The control function is housed in the PIE and communicates directly to the “ICS Controller” in the block diagram (Fig. 4). Based on the error signal, helium gas will either flow into M1 or be released from it. The ICS has sufficient resolution that the errors between the continuous loss rate of M1 and the discrete inflow rates have a mean error of a few nmol/sec, allowing the ICS control loop to maintain pressure within requirements. The SALTUS inflatant gas lasts for the required 5 years of mission life under very conservative assumptions (with an allocation of 200 kg; see Table 3) and is likely to last significantly longer under nominal conditions. Factors contributing to inflatant consumption are penetration by MM, creep-induced hole growth, valve and fitting leakage, and cold-to-hot losses,¹⁰ and permeation.¹⁴ The brass board ICS will be part of phase B testing to show that the combined M1 ICS functions together as a system.

5.2.2.

Micrometeoroids (MM)

MM bombardment causes a linearly increasing leak rate with time, resulting in a time-squared dependence on the inflatant mass.^14,15 To make an accurate estimate of the area of penetrations over time, Northrop Grumman carried out a series of hypervelocity impact tests on representative membranes and produced a model of fragmentation, to accurately determine the total area damaged.¹⁴ Reference 14 outlines these tests, and Ref. 10 modifies this approach to give a calculation of the total area damaged from the full MM flux for membranes of thickness and properties appropriate for SALTUS. As an additional contingency factor to create a worst-case expectation of MM penetration, Northrop Grumman also uses an internally developed tool, MADRAT, for the more specific calculations of the system penetration including factors such as orientation, system shielding, orbital velocity, and natural anisotropies in the environmental flux. MADRAT is validated against NASA’s BUMPER code¹⁶ and has specifically included a factor for hole growth due to visco-elastic creep as part of worst-case estimates of gas consumption. Polymeric films as will be used on M1 are expected to have negligible creep as the operating temperature is low and far from the glass transition temperature.¹⁷ The losses due to cold to hot are assumed to be incurred every other observation and taken for the full venting of 0.04 to 0.07 mols, depending on temperature. The vendor-specified valve losses for both internal and external leaks are assumed to be entirely external, then doubled as an additional contingency. Assessment of the inflatant lifetime is performed with worst-case and nominal CBE parameters. The 5-year inflatant lifetime is met under worst-case and nominal conditions.

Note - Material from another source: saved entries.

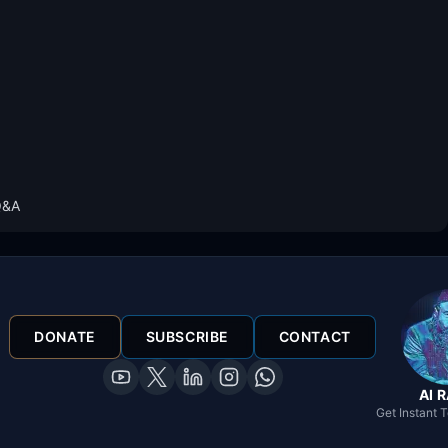
Q&A
DONATE
SUBSCRIBE
CONTACT
AI 
Get Instant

Finally, we note that, compared with JWST, although the SALTUS lifetime is more sensitive to MM impacts, the wavefront performance of M1 is far less sensitive to these effects. Because JWST has a rigid mirror system, the shape of a damaged rigid mirror element is permanently changed by MM impacts. Crucially, any SALTUS M1 shape change is mitigated by ICS inflation rate adjustments, which reestablish the shape and eliminate residual wavefront error. We refer the reader to Ref. 10 for an in-depth discussion of M1 design, properties, performance, MMs, and lifetime.